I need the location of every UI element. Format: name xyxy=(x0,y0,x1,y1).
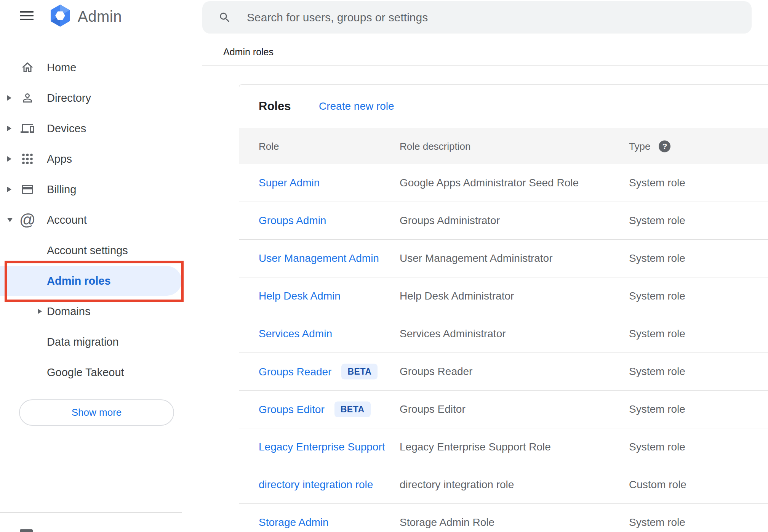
roles-card-header: Roles Create new role xyxy=(239,85,768,128)
role-description: Groups Reader xyxy=(400,365,472,378)
sidebar-item-account[interactable]: @Account xyxy=(0,205,202,235)
sidebar-item-devices[interactable]: Devices xyxy=(0,113,202,144)
role-description: User Management Administrator xyxy=(400,252,553,264)
table-header-row: Role Role description Type ? xyxy=(239,128,768,164)
sidebar-item-admin-roles[interactable]: Admin roles xyxy=(0,266,202,296)
role-cell: directory integration role xyxy=(259,479,373,491)
help-icon[interactable]: ? xyxy=(659,140,670,152)
sidebar-item-billing[interactable]: Billing xyxy=(0,174,202,205)
hamburger-menu-icon[interactable] xyxy=(20,11,34,20)
sidebar-item-label: Directory xyxy=(47,92,91,104)
role-link[interactable]: Groups Reader xyxy=(259,365,331,378)
role-type: Custom role xyxy=(629,479,686,491)
column-header-type: Type ? xyxy=(629,140,670,152)
content-divider xyxy=(202,65,768,66)
admin-logo[interactable]: Admin xyxy=(48,3,122,29)
sidebar-item-google-takeout[interactable]: Google Takeout xyxy=(0,357,202,388)
home-icon xyxy=(21,61,34,74)
role-type: System role xyxy=(629,252,685,264)
table-row: Groups AdminGroups AdministratorSystem r… xyxy=(239,202,768,240)
role-cell: Groups ReaderBETA xyxy=(259,364,378,380)
role-cell: Legacy Enterprise Support xyxy=(259,441,385,453)
table-row: Super AdminGoogle Apps Administrator See… xyxy=(239,164,768,202)
role-type: System role xyxy=(629,365,685,378)
role-description: Help Desk Administrator xyxy=(400,290,514,302)
roles-card: Roles Create new role Role Role descript… xyxy=(239,84,768,532)
table-row: Storage AdminStorage Admin RoleSystem ro… xyxy=(239,504,768,532)
search-input[interactable] xyxy=(202,1,752,34)
role-link[interactable]: Groups Editor xyxy=(259,403,325,415)
table-row: Legacy Enterprise SupportLegacy Enterpri… xyxy=(239,428,768,466)
role-link[interactable]: directory integration role xyxy=(259,479,373,491)
table-row: User Management AdminUser Management Adm… xyxy=(239,240,768,277)
beta-badge: BETA xyxy=(334,402,371,417)
role-type: System role xyxy=(629,215,685,227)
column-header-role-description: Role description xyxy=(400,140,470,152)
chevron-right-icon[interactable] xyxy=(7,124,12,133)
role-type: System role xyxy=(629,441,685,453)
table-row: Services AdminServices AdministratorSyst… xyxy=(239,315,768,353)
column-header-role: Role xyxy=(259,140,279,152)
sidebar-item-label: Devices xyxy=(47,122,86,135)
sidebar-item-account-settings[interactable]: Account settings xyxy=(0,235,202,266)
sidebar-item-domains[interactable]: Domains xyxy=(0,296,202,327)
sidebar-item-label: Admin roles xyxy=(47,275,111,287)
sidebar-item-label: Account settings xyxy=(47,244,128,257)
role-description: Groups Administrator xyxy=(400,215,500,227)
role-link[interactable]: User Management Admin xyxy=(259,252,379,264)
person-icon xyxy=(21,91,34,105)
sidebar-item-apps[interactable]: Apps xyxy=(0,144,202,174)
table-row: Help Desk AdminHelp Desk AdministratorSy… xyxy=(239,277,768,315)
sidebar-item-label: Google Takeout xyxy=(47,366,124,379)
sidebar-item-directory[interactable]: Directory xyxy=(0,83,202,113)
sidebar-bottom-divider xyxy=(0,512,182,513)
role-type: System role xyxy=(629,290,685,302)
admin-logo-text: Admin xyxy=(78,8,122,25)
role-link[interactable]: Services Admin xyxy=(259,328,332,340)
admin-logo-hexagon-icon xyxy=(48,4,72,29)
create-new-role-link[interactable]: Create new role xyxy=(319,100,394,112)
show-more-button[interactable]: Show more xyxy=(19,399,174,426)
chevron-right-icon[interactable] xyxy=(7,185,12,194)
expander-spacer xyxy=(7,63,12,72)
role-link[interactable]: Groups Admin xyxy=(259,215,326,227)
chevron-right-icon[interactable] xyxy=(7,94,12,102)
role-description: Services Administrator xyxy=(400,328,506,340)
beta-badge: BETA xyxy=(341,364,378,380)
role-link[interactable]: Help Desk Admin xyxy=(259,290,341,302)
sidebar: Admin HomeDirectoryDevicesAppsBilling@Ac… xyxy=(0,0,202,532)
billing-icon xyxy=(21,183,34,196)
role-link[interactable]: Super Admin xyxy=(259,177,320,189)
role-description: Google Apps Administrator Seed Role xyxy=(400,177,579,189)
at-icon: @ xyxy=(21,213,34,227)
role-type: System role xyxy=(629,516,685,529)
role-cell: Groups Admin xyxy=(259,215,326,227)
chevron-right-icon[interactable] xyxy=(7,155,12,163)
role-link[interactable]: Legacy Enterprise Support xyxy=(259,441,385,453)
sidebar-item-home[interactable]: Home xyxy=(0,52,202,83)
role-description: Groups Editor xyxy=(400,403,466,415)
card-title: Roles xyxy=(259,99,291,113)
search-bar[interactable] xyxy=(202,1,752,34)
role-link[interactable]: Storage Admin xyxy=(259,516,329,529)
devices-icon xyxy=(21,122,34,135)
chevron-down-icon[interactable] xyxy=(7,216,12,224)
sidebar-item-data-migration[interactable]: Data migration xyxy=(0,327,202,357)
role-type: System role xyxy=(629,177,685,189)
sidebar-item-label: Home xyxy=(47,61,76,74)
apps-icon xyxy=(21,152,34,166)
role-cell: Help Desk Admin xyxy=(259,290,341,302)
role-cell: Services Admin xyxy=(259,328,332,340)
chevron-right-icon[interactable] xyxy=(38,309,42,314)
partial-bottom-icon xyxy=(20,529,33,532)
table-row: Groups ReaderBETAGroups ReaderSystem rol… xyxy=(239,353,768,391)
roles-table-body: Super AdminGoogle Apps Administrator See… xyxy=(239,164,768,532)
sidebar-item-label: Billing xyxy=(47,183,76,196)
role-type: System role xyxy=(629,403,685,415)
role-cell: Super Admin xyxy=(259,177,320,189)
sidebar-item-label: Data migration xyxy=(47,336,119,348)
role-cell: User Management Admin xyxy=(259,252,379,264)
breadcrumb: Admin roles xyxy=(223,46,274,58)
table-row: directory integration roledirectory inte… xyxy=(239,466,768,504)
sidebar-item-label: Account xyxy=(47,214,87,226)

+++

- _Work request_
Filter the records above and return every line that holds the word "header".

- _Output for this task_
roles-card-header: Roles Create new role xyxy=(239,85,768,128)
table-header-row: Role Role description Type ? xyxy=(239,128,768,164)
column-header-type: Type ? xyxy=(629,140,670,152)
column-header-role-description: Role description xyxy=(400,140,470,152)
column-header-role: Role xyxy=(259,140,279,152)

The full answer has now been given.